«И раз… И два… Начали… Не снижайте темпа…»
«А у кого дело сгорит, тот потерпит урок. Впрочем, сам спасется, но так, как будто из огня». Апостол Павел знал: малая закваска квасит все тесто. А я сделал неверный выбор, схватил не тот апельсин, бросил не в тот ящик, и это сразу принесло результаты: книжку о путешествии Михаила Тропинина на Курильские острова издали. Я уже говорил, что кто-то даже похвалил ее, впрочем, не А. Запорный. В этой маленькой книжке все было расставлено по своим местам – фамилии, имена, климат. В нее только так и не смогли пролезть богодулы с крутыми плечами, с иссеченными, как у сивучей, мордами. В нее почему-то не протиснулись тихие солдатики, запуганные сержантом Кислюком.

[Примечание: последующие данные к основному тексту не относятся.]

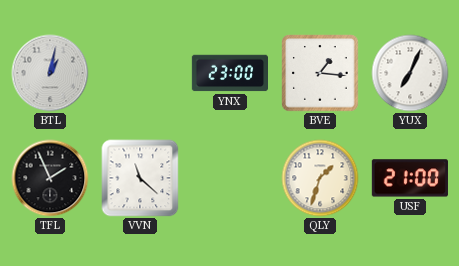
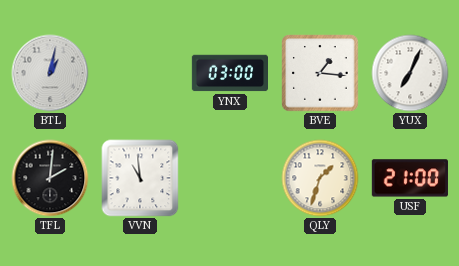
YNX: 23:00 -> 03:00
TFL: 1:56 -> 2:01
VVN: 11:22 -> 10:59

Всевидящая цензура легко отсекла все лишнее.
Почему же я не впал в отчаяние?
Ну да, океан… И Левиафан в нем… И кипятит пучину…
Ну да, люди живые, пьющие, дымок костра… Стихи, вскрывающие душу, как банку консервов… Я просто не мог отчаяться… Сейчас, задним числом, я отчетливо вижу: я просто не мог отчаяться. Я был как богодулы, как солдатики, меня уже не убеждали стихи и не пугал А. Задорный. Туманность действительно сгустилась в яблоко.
В 1959 году, задолго до Курил, я приехал в Новосибирск.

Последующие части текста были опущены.